In this work, we seek to understand the ability and efficacy of today's networking tools to protect content creators against AI-related crawling. For targeted populations like human artists, do they have the technical knowledge and agency to utilize crawler-blocking tools such as robots.txt, and can such tools be effective? Using large scale measurements and a targeted user study of 182 professional artists, we find strong demand for tools like robots.txt, but significantly constrained by significant hurdles in technical awareness, agency in deploying them, and limited efficacy against unresponsive crawlers. We further test and evaluate network level crawler blockers by reverse-proxies, and find that despite very limited deployment today, their reliable and comprehensive blocking of AI-crawlers make them the strongest protection for artists moving forward.
Publication: to be published at IMC 2025
Bot Traffic at the IETF Datatracker
Speaker: Robert Sparks
Abstract:
Automated traffic levels towards our web services have increased dramatically within the last year. Some of that traffic self-identifies as AI, much of the rest is indistinguishable from it. Tooling options for mitigating the effect of this traffic while preserving access for non-automata users are limited, particularly given our goals to make our work widely accessable. This is a quick snapshot and description of what we’re seeing and what we’re currently doing in reaction.
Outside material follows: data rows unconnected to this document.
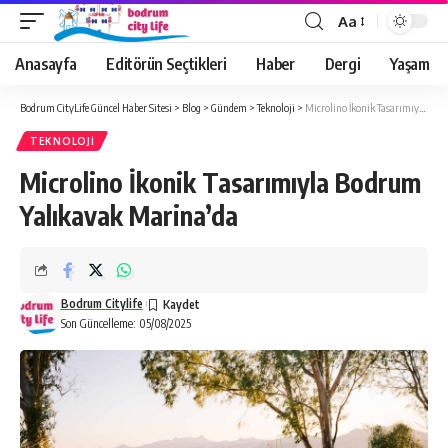
Aa
Anasayfa
Editörün Seçtikleri
Haber
Dergi
Yaşam
Bodrum CityLife Güncel Haber Sitesi
>
Blog
>
Gündem
>
Teknoloji
>
Microlino İkonik Tasarımıyla Bodrum Yalıkavak Marina’da
TEKNOLOJI
Microlino İkonik Tasarımıyla Bodrum
Yalıkavak Marina’da
Bodrum Citylife
Son Güncelleme: 05/08/2025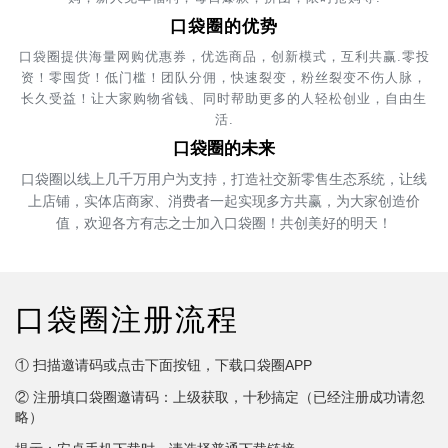
口袋圈的优势
口袋圈提供海量网购优惠券，优选商品，创新模式，互利共赢.零投
资！零囤货！低门槛！团队分佣，快速裂变，粉丝裂变不伤人脉，
长久受益！让大家购物省钱、同时帮助更多的人轻松创业，自由生
活.
口袋圈的未来
口袋圈以线上几千万用户为支持，打造社交新零售生态系统，让线
上店铺，实体店商家、消费者一起实现多方共赢，为大家创造价
值，欢迎各方有志之士加入口袋圈！共创美好的明天！
口袋圈注册流程
① 扫描邀请码或点击下面按钮，下载口袋圈APP
② 注册填口袋圈邀请码：上级获取，十秒搞定（已经注册成功请忽
略）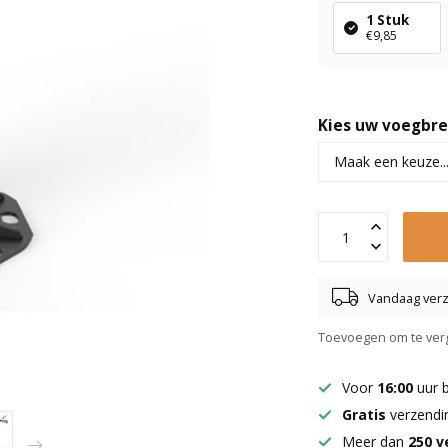
1 Stuk
€9,85
Kies uw voegbr
Vandaag ver
Toevoegen om te verg
Voor
16:00
uur 
Gratis
verzendi
Meer dan
250 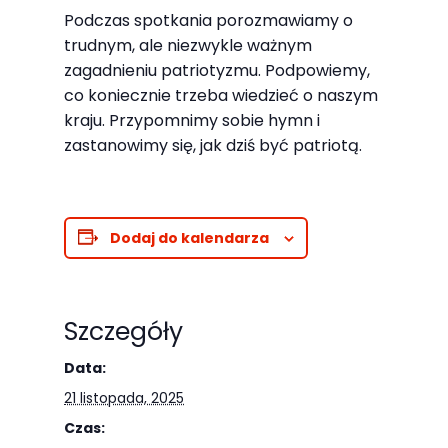
Abyśmy mogli
Podczas spotkania porozmawiamy o
poprawić
trudnym, ale niezwykle ważnym
funkcjonalność
zagadnieniu patriotyzmu. Podpowiemy,
i strukturę
co koniecznie trzeba wiedzieć o naszym
strony
kraju. Przypomnimy sobie hymn i
internetowej,
zastanowimy się, jak dziś być patriotą.
na podstawie
tego, jak
strona jest
Dodaj do kalendarza
używana.
Doświadczenie
Szczegóły
Aby nasza
Data:
strona
21 listopada, 2025
internetowa
Czas:
działała jak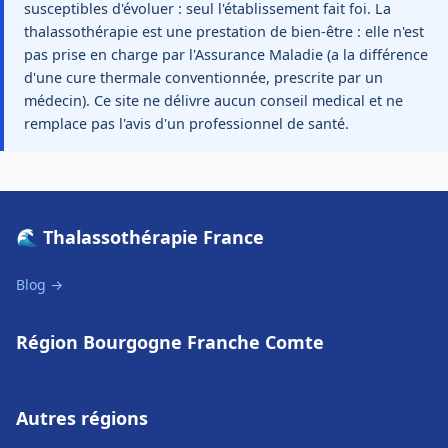
susceptibles d'évoluer : seul l'établissement fait foi. La
thalassothérapie est une prestation de bien-être : elle n'est
pas prise en charge par l'Assurance Maladie (a la différence
d'une cure thermale conventionnée, prescrite par un
médecin). Ce site ne délivre aucun conseil medical et ne
remplace pas l'avis d'un professionnel de santé.
🌊 Thalassothérapie France
Blog →
Région Bourgogne Franche Comte
Autres régions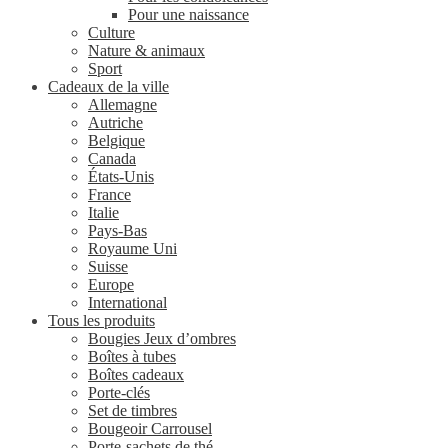
Pour une naissance
Culture
Nature & animaux
Sport
Cadeaux de la ville
Allemagne
Autriche
Belgique
Canada
États-Unis
France
Italie
Pays-Bas
Royaume Uni
Suisse
Europe
International
Tous les produits
Bougies Jeux d’ombres
Boîtes à tubes
Boîtes cadeaux
Porte-clés
Set de timbres
Bougeoir Carrousel
Porte-sachets de thé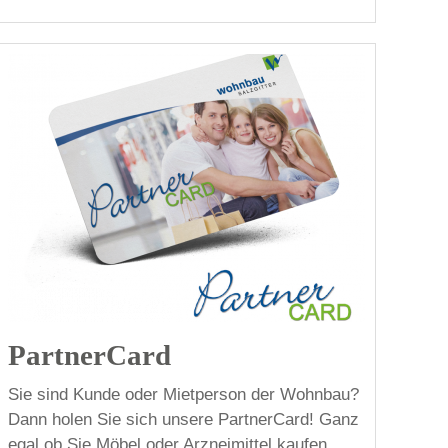
PartnerCard
Sie sind Kunde oder Mietperson der Wohnbau?
Dann holen Sie sich unsere PartnerCard! Ganz
egal ob Sie Möbel oder Arzneimittel kaufen,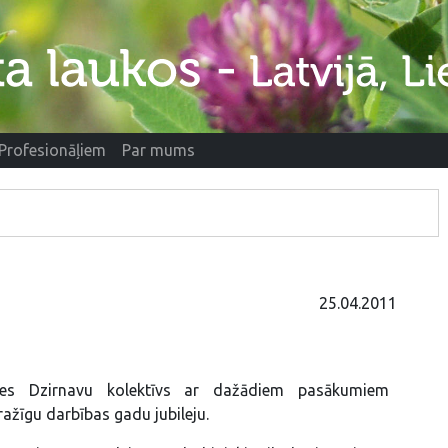
Profesionāļiem
Par mums
25.04.2011
es Dzirnavu kolektīvs ar dažādiem pasākumiem
ražīgu darbības gadu jubileju.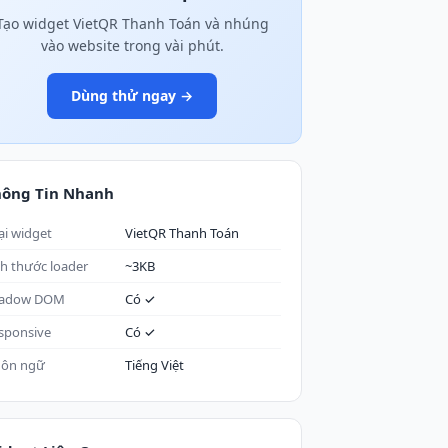
Tạo widget VietQR Thanh Toán và nhúng
vào website trong vài phút.
Dùng thử ngay →
hông Tin Nhanh
ại widget
VietQR Thanh Toán
ch thước loader
~3KB
adow DOM
Có ✓
sponsive
Có ✓
ôn ngữ
Tiếng Việt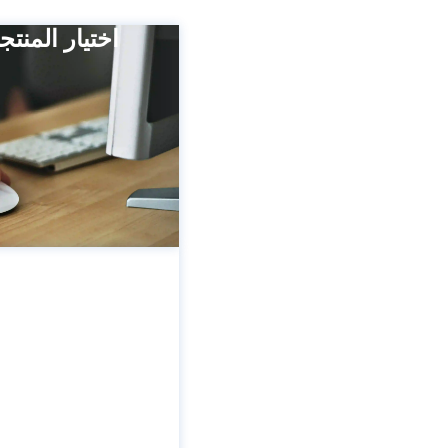
اختيار المنتج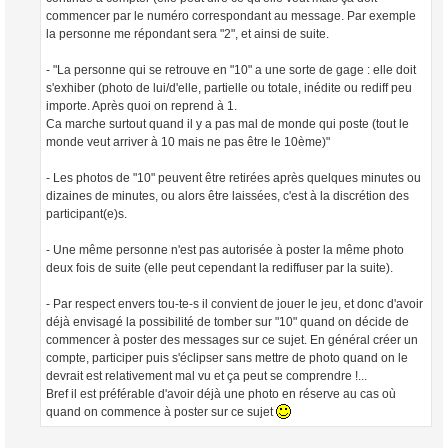
commencer par le numéro correspondant au message. Par exemple
la personne me répondant sera "2", et ainsi de suite.
- "La personne qui se retrouve en "10" a une sorte de gage : elle doit
s'exhiber (photo de lui/d'elle, partielle ou totale, inédite ou rediff peu
importe. Après quoi on reprend à 1.
Ca marche surtout quand il y a pas mal de monde qui poste (tout le
monde veut arriver à 10 mais ne pas être le 10ème)"
- Les photos de "10" peuvent être retirées après quelques minutes ou
dizaines de minutes, ou alors être laissées, c'est à la discrétion des
participant(e)s.
- Une même personne n'est pas autorisée à poster la même photo
deux fois de suite (elle peut cependant la rediffuser par la suite).
- Par respect envers tou-te-s il convient de jouer le jeu, et donc d'avoir
déjà envisagé la possibilité de tomber sur "10" quand on décide de
commencer à poster des messages sur ce sujet. En général créer un
compte, participer puis s'éclipser sans mettre de photo quand on le
devrait est relativement mal vu et ça peut se comprendre !...
Bref il est préférable d'avoir déjà une photo en réserve au cas où
quand on commence à poster sur ce sujet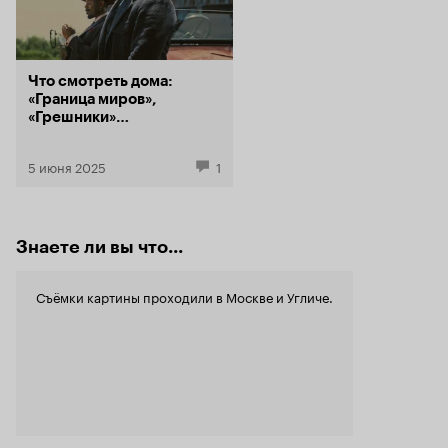
Что смотреть дома:
«Граница миров»,
«Грешники»
и анимационный
«Хищник»
5 июня 2025
1
Знаете ли вы что...
Съёмки картины проходили в Москве и Угличе.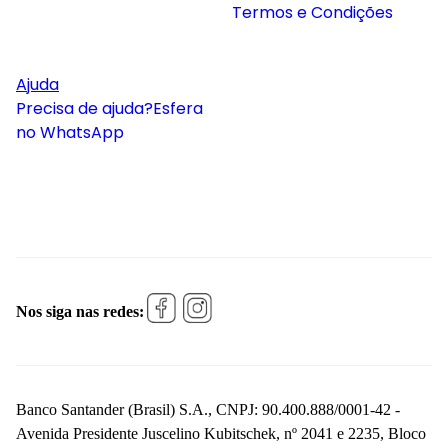
Termos e Condições
Ajuda
Precisa de ajuda?
Esfera
no WhatsApp
Nos siga nas redes:
Banco Santander (Brasil) S.A., CNPJ: 90.400.888/0001-42 -
Avenida Presidente Juscelino Kubitschek, nº 2041 e 2235, Bloco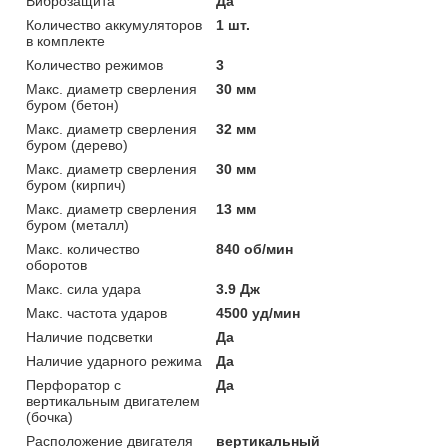
Виброзащита
Да
Количество аккумуляторов
1 шт.
в комплекте
Количество режимов
3
Макс. диаметр сверления
30 мм
буром (бетон)
Макс. диаметр сверления
32 мм
буром (дерево)
Макс. диаметр сверления
30 мм
буром (кирпич)
Макс. диаметр сверления
13 мм
буром (металл)
Макс. количество
840 об/мин
оборотов
Макс. сила удара
3.9 Дж
Макс. частота ударов
4500 уд/мин
Наличие подсветки
Да
Наличие ударного режима
Да
Перфоратор с
Да
вертикальным двигателем
(бочка)
Расположение двигателя
вертикальный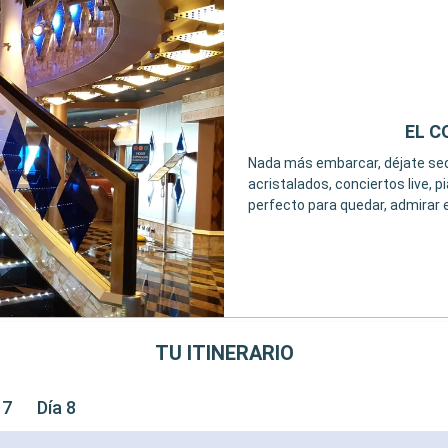
EL C
Nada más embarcar, déjate sedu
acristalados, conciertos live, 
perfecto para quedar, admirar e
TU ITINERARIO
 7
Día 8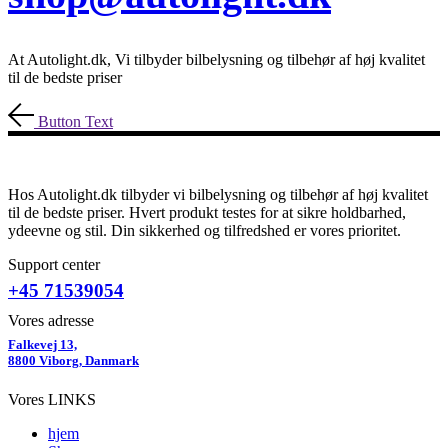
At Autolight.dk, Vi tilbyder bilbelysning og tilbehør af høj kvalitet
til de bedste priser
Button Text
Hos Autolight.dk tilbyder vi bilbelysning og tilbehør af høj kvalitet
til de bedste priser. Hvert produkt testes for at sikre holdbarhed,
ydeevne og stil. Din sikkerhed og tilfredshed er vores prioritet.
Support center
+45 71539054
Vores adresse
Falkevej 13,
8800 Viborg, Danmark
Vores LINKS
hjem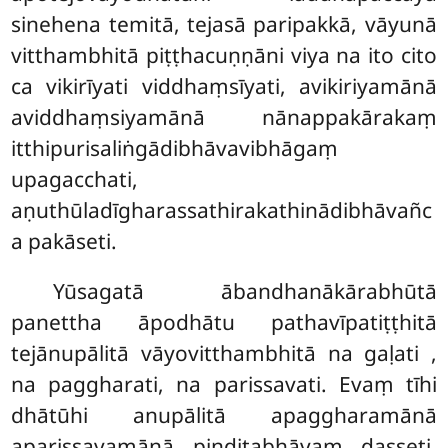
sinehena temitā, tejasā paripakkā, vāyunā
vitthambhitā piṭṭhacuṇṇāni viya na ito cito
ca vikirīyati viddhaṃsīyati, avikiriyamānā
aviddhaṃsiyamānā nānappakārakaṃ
itthipurisaliṅgādibhāvavibhāgaṃ
upagacchati,
aṇuthūladīgharassathirakathinādibhāvañc
a pakāseti.
Yūsagatā ābandhanākārabhūtā
panettha āpodhātu pathavīpatiṭṭhitā
tejānupālitā vāyovitthambhitā na gaḷati
,
na paggharati, na parissavati. Evaṃ tīhi
dhātūhi anupālitā apaggharamānā
aparissavamānā piṇḍitabhāvaṃ dasseti.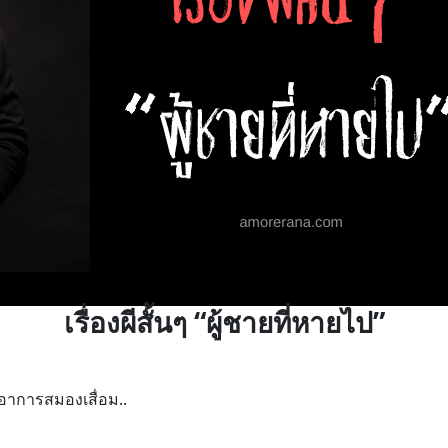
เรื่องผีสั้นๆ “ผู้ชายที่หายไป”
าการสมองเสื่อม..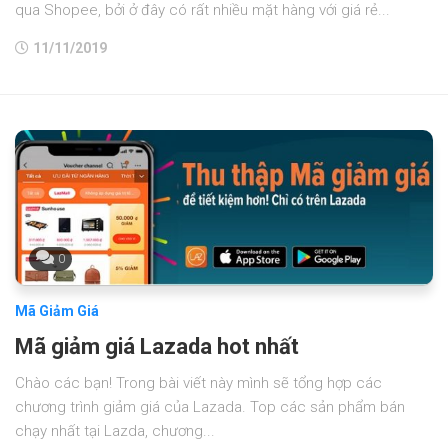
qua Shopee, bởi ở đây có rất nhiều mặt hàng với giá rẻ...
11/11/2019
0
Mã Giảm Giá
Mã giảm giá Lazada hot nhất
Chào các bạn! Trong bài viết này mình sẽ tổng hợp các
chương trình giảm giá của Lazada. Top các sản phẩm bán
chạy nhất tại Lazda, chương...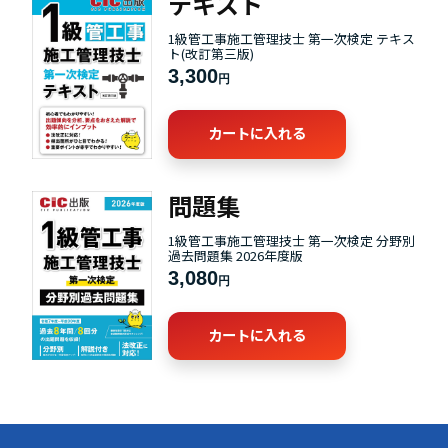
テキスト
1級管工事施工管理技士 第一次検定 テキス
ト(改訂第三版)
3,300
円
カートに入れる
問題集
1級管工事施工管理技士 第一次検定 分野別
過去問題集 2026年度版
3,080
円
カートに入れる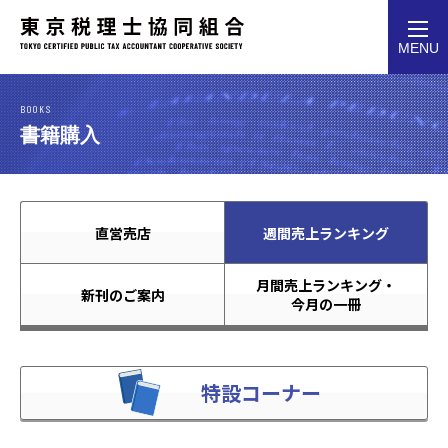
toggl
MENU
navig
BOOKS
書籍購入
直営売店
週間売上ランキング
月間売上ランキング・
新刊のご案内
今月の一冊
特設コーナー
Bot Traffic at Wikimedia: Measurement, Identification, and Response
Speakers: Chris Petrillo and Birgit Müller
Abstract:
Wikimedia has observed significant changes in traffic behavior and volume due to growth of
large language models (LLMs) and associated technologies. Automated requests for our
content have grown exponentially and cause regular resource, abuse and support issues.
Managing this expansion has created unique challenges for the organization considering
Wikimedia’s universal free knowledge mission. Maintaining the sustainability of the platform and
prioritizing human and mission-oriented access first has required nuanced approaches to
identifying and responding to observed trends.
This talk provides examples of automated traffic observed on Wikimedia projects, highlighting
traffic trends, bot behavior, and resource impacts. The team will discuss methods used to
differentiate high-volume automated requests from good faith community and partner
interactions. We will then review current risk strategies aimed at reducing server load and
mitigating potential abuse without impacting general service availability. There will be time for
Q&A at the end of the presentation to discuss policies that could apply to the broader content
platform community.
Related Publication:
AI Crawlers - Insights from Cloudflare
Speaker: Thibault Meunier
Abstract:
The rise of AI has changed the web crawling landscape and the ways origins manage this automated traffic. In this talk, Cloudflare dives through insights from public data they publish. The discussion also touches upon how this challenges some existing conception of traffic filtering.
IndexNow: A Real-Time Protocol for Measurable Web Indexing Efficiency
Speaker: Krishna Madhavan
Abstract:
As the web continues to scale and diversify, traditional pull-based crawling approaches face growing challenges around latency, redundancy, and resource consumption. IndexNow offers a transformative shift toward a push-based paradigm - enabling site owners to proactively notify search engines of content changes (new, updated, or deleted URLs) in real time. This talk will present IndexNow as a modern web protocol designed to improve indexing freshness, reduce unnecessary crawl traffic, and better align with operational efficiency goals.